Сегодня утром, кстати, имел удовольствие наблюдать за тем, как мастерски вы провели сеанс массового гипнотического воздействия. Признаюсь, был потрясён. Вы – талантище, мой друг. У меня на глазах преображались люди, менялась их суть, иными становились устремления. Я глубоко уверен в том, что гипнозом, в том числе коллективным, со временем можно будет не только лечить многие психические расстройства, но и, если можно так выразиться, улучшать природу человеческую.

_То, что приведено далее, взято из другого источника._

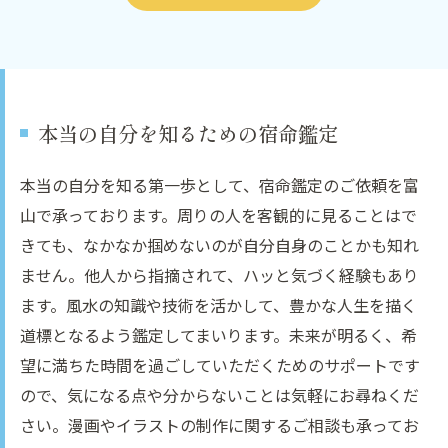
本当の自分を知るための宿命鑑定
本当の自分を知る第一歩として、宿命鑑定のご依頼を富
山で承っております。周りの人を客観的に見ることはで
きても、なかなか掴めないのが自分自身のことかも知れ
ません。他人から指摘されて、ハッと気づく経験もあり
ます。風水の知識や技術を活かして、豊かな人生を描く
道標となるよう鑑定してまいります。未来が明るく、希
望に満ちた時間を過ごしていただくためのサポートです
ので、気になる点や分からないことは気軽にお尋ねくだ
さい。漫画やイラストの制作に関するご相談も承ってお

Вот вы, Виктор Павлович, как практикующий врач, можете сказать, что происходит во время гипнотического воздействия с человеком? Меняется ли при таком воздействии то, что мы называем душою? Случалось ли вам хотя бы единожды ощутить её у пациента во время сеанса?

– Не знаю даже, что ответить…, – задумался Сикорцев. – Возможно… Весьма вероятно… Хочу заметить, друзья мои, что я и сам меняюсь под час сеанса гипнотерапии. Никогда не признавался в этом, но сейчас откроюсь: не только наши испытуемые находятся в состоянии какого-то транса, но и сам я словно на время ухожу из этого мира. И там, в странном многоцветьи, мне приходится выбирать источник силы. И это каждый раз происходит по- разному. Иногда возникает впечатление, будто бы в это время невольно касаешься чего-то огромного, потустороннего, такого немыслимо прекрасного, что не хочется возвращаться обратно, хочется остаться там навсегда…

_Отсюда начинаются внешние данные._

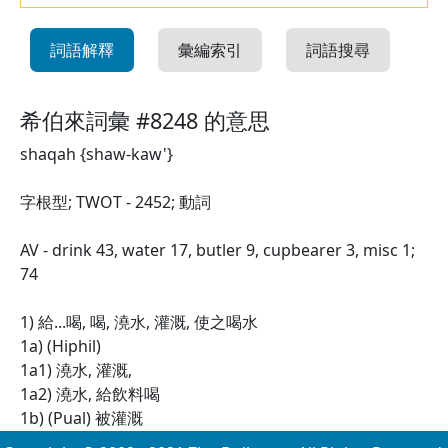
詞語解釋
彙編索引
詞語搜尋
希伯來詞彙 #8248 的意思
shaqah {shaw-kaw'}
字根型; TWOT - 2452; 動詞
AV - drink 43, water 17, butler 9, cupbearer 3, misc 1;
74
1) 給...喝, 喝, 澆水, 灌溉, 使之喝水
1a) (Hiphil)
1a1) 澆水, 灌溉,
1a2) 澆水, 給飲料喝
1b) (Pual) 被灌溉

Но порою бывает и так, что приходится соприкасаться с чем-то холодным, жутким, но при этом также невероятно могущественным. От него уходить обратно очень сложно, он словно высасывает из тебя все жизненные силы. И, кстати, мои подопечные во время сеансов в зависимости от того, с кем я контактирую, тоже чувствуют себя по-разному.

Профессор с недоумением смотрел на взволнованного Сикорцева:

– Вы об этом, батенька, никогда не говорили… Виктор Павлович, вы уверены, что всё это не ваши фантазии, вызванные попросту напряжением мозга во время гипнотического сеанса?

– Увы, нет! Когда я ощутил это впервые, мне тоже пришла в голову такая же мысль. Но потом, когда опытов стало больше, стало ясно, что сознание во время сеансов покидает моё тело точно так же, как и моих пациентов. Не могу знать, где происходит их взаимодействие, но совершенно точно не в нашем мире. Трудно подобрать подходящие слова для описания того, что я вижу во время гипнотического сеанса. И, признаться, это чем дальше, тем больше волнует меня.

И знаете, во мне всё больше крепнет уверенность в том, что во Вселенной не мы одни обладаем живым сознанием. Где-то невообразимо далеко есть миры, очень похожие на наш.

– И что же, вам приходилось видеть их во время сеансов?

– Да, приходилось, хотя я понимаю, что в это трудно поверить. В особенности меня привело в замешательство общение с некими существами, которые внешне напоминают нас, но мораль которых основана на совершенно иных принципах. Во главу угла общественного устройства там положен принцип главенства всего общества, а жизнь отдельно взятого существа имеет ценность только с точки зрения полезности её для всего социума. Нет пользы – нет и смысла в поддержании такой жизни. И я так понял, что такие особи в том мире подлежат стерилизации, уничтожению, попросту говоря.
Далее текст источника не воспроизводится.